Daar hebben de onderzoekers in het huidige artikel verandering in gebracht. Voor in totaal 23.496 zoetwaterdieren bepaalden ze de Rode Lijst-status, onder andere door te kijken hoe groot de populatieafnames voor de desbetreffende soort zijn en hoe wijdverspreid de soort voorkomt. De assessments die ze voor hun analyse gebruikten zijn de afgelopen twintig jaar uitgevoerd met hulp van meer dan duizend experts.
Zoetwatersoorten
Zo kwam naar voren dat 24 procent van de zoetwatersoorten met uitsterven bedreigd is. Vooral vissen lopen risico. Ter vergelijking: ook van de op het land levende viervoeters wordt pakweg een kwart met uitsterven bedreigd. Een verschil is wel dat er van nog eens 23 procent zoetwatersoorten te weinig gegevens bekend zijn om een status te bepalen. Bij de viervoeters is dat slechts 10 procent. In potentie zou het percentage bedreigde zoetwaterfauna dus nog een stuk hoger kunnen liggen.
Voor meer dan de helft van de nu geanalyseerde soorten is vervuiling een bedreigende factor. Ook de aanleg van dammen en andere barrières (39 procent) en landbouw en verandering in landgebruik (37 procent) tellen zwaar. Tot slot is ook de negatieve invloed van invasieve exoten en ziektes (28 procent) niet te verwaarlozen. In verreweg de meeste gevallen heeft een soort te kampen met meer dan één van deze bedreigingen.
Overkoepelende studie
Dat het slecht gaat met vissen, kreeftachtigen en libellen is op zichzelf niet heel verrassend, benadrukt Jacco van Rijssel, ecoloog bij Wageningen Marine Research. „Om die reden was ik wel een beetje verbaasd dat dit nieuws Nature haalde. Maar dit is naar mijn weten wel voor het eerst dat er zo’n overkoepelende studie is uitgevoerd. En de auteurs maken door een vergelijking te trekken met viervoeters ook een duidelijk punt: de focus ligt altijd op land, op de ‘hogere’ soorten – kijk nu ook eens goed onder water.”

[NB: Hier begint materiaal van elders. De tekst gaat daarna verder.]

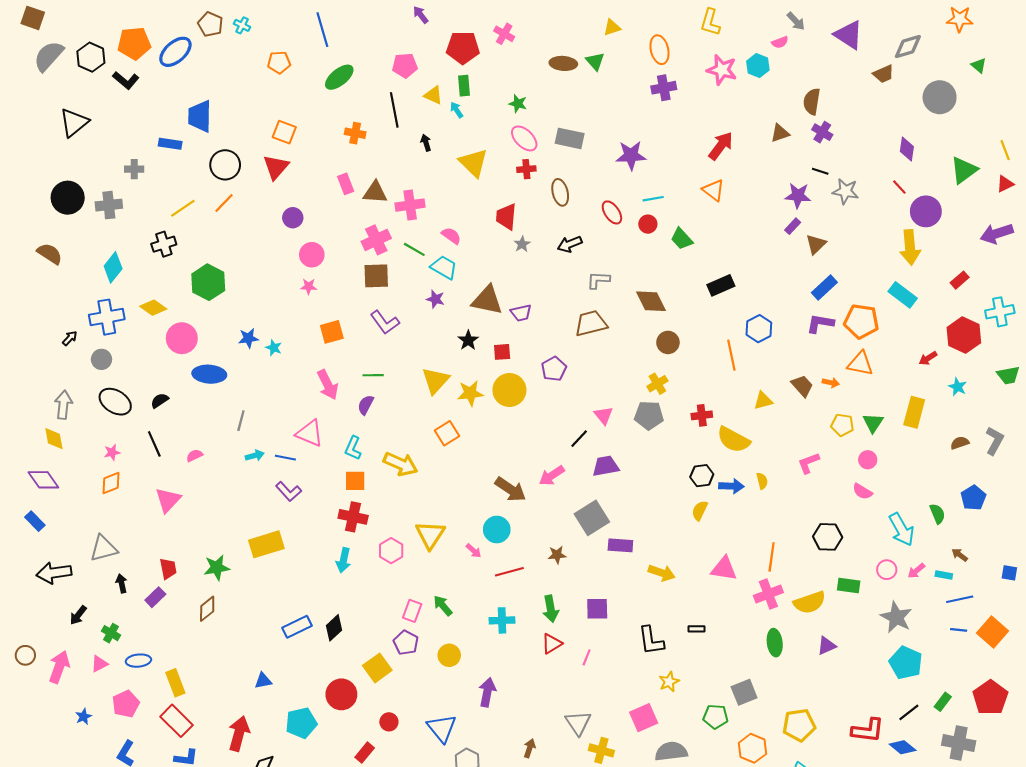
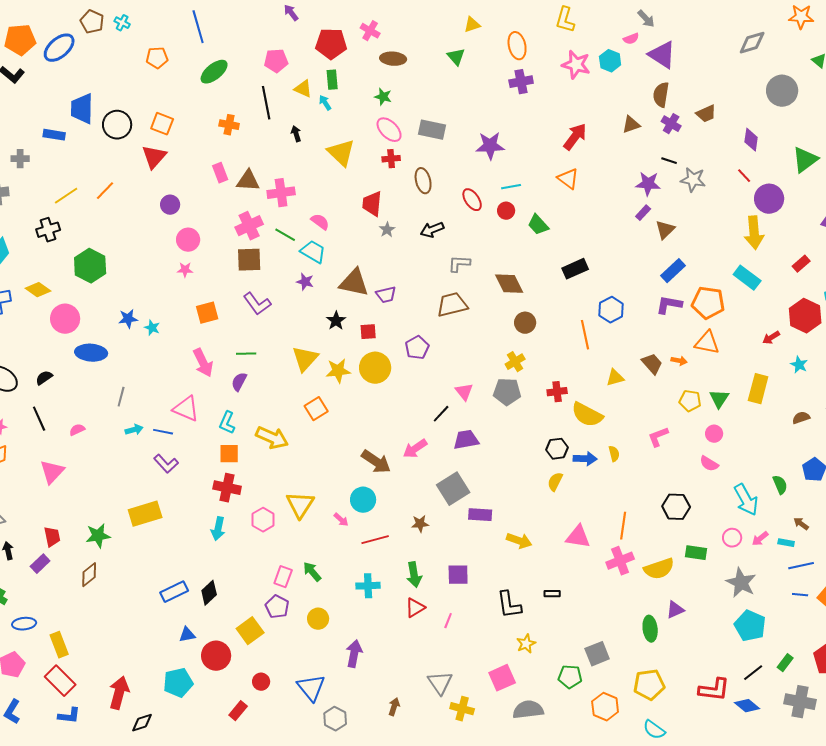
purple triangle: (849, 35) -> (662, 55), moved
brown ellipse: (563, 63) -> (393, 59), moved
brown trapezoid: (884, 74) -> (706, 114), moved
black circle: (225, 165) -> (117, 125), moved
green ellipse: (775, 643) -> (650, 629), moved
blue triangle: (263, 681) -> (187, 635), moved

Een sterke afname van zoetwaterbiodiversiteit beïnvloedt mensen over de gehele wereld, zegt Van Rijssel. „Maar voornamelijk mensen die ervan afhankelijk zijn voor hun levensonderhoud, zoals inheemse bevolkingsgroepen.” Zoetwater biedt voedsel (vis bijvoorbeeld) en zorgt onder meer voor regulatie van de waterkwaliteit (bijvoorbeeld door mosselen die er nutriënten uit filteren). „Achteruitgang van biodiversiteit is een onomkeerbaar proces, dus belangrijke soorten die verdwijnen krijgen we niet meer terug.”
Rivierdonderpad
Ook in Nederland staan veel soorten zoetwatersoorten onder druk, voegt hij toe. „Denk aan soorten die zich niet snel kunnen aanpassen, kieskeurig zijn, geen competitie gewend zijn of zich niet makkelijk kunnen verplaatsen.” Als voorbeeld noemt hij de rivierdonderpad, een vissoort die door de invasieve zwartbekgrondel weggeconcurreerd wordt. „Ook de hoge watertemperaturen en de door mensen gemaakte stenen oevers spelen daarin een rol.”

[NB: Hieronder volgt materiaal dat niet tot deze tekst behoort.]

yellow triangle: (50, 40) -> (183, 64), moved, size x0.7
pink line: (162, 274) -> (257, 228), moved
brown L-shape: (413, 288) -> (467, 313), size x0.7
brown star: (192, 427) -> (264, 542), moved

Tegelijkertijd is er in Nederland sinds 1990 wel een toename van zoetwaterfauna te zien, blijkt uit de Living Planet Index – een andere meetmethode dan de Rode Lijst. „Daaruit blijkt vooral dat de populaties van soorten in omvang toenemen”, zegt Van Rijssel. „Het zegt dus minder over soortenrijkdom.”

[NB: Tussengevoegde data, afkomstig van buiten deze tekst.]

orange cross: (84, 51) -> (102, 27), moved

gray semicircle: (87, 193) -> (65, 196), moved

In Nederland is water van groot belang voor zowel de landbouw als de drinkwatervoorziening, benadrukt hij. „De afname van biodiversiteit zou er bijvoorbeeld voor kunnen zorgen dat soorten die van vitaal belang zijn voor waterfiltratie verdwijnen, of de soorten die zorgen voor de afbraak van organisch materiaal – en dus voor een schonere bodem. Waterzuiveringsinstallaties zitten op dit moment al met hun handen in het haar omdat de waterkwaliteit achteruitgaat en ze in nieuwe apparatuur moeten investeren, bijvoorbeeld om PFAS weg te kunnen zuiveren. Als dan ook nog de soorten verdwijnen die het water al ‘voorzuiveren’ dan wordt het er niet makkelijker op.”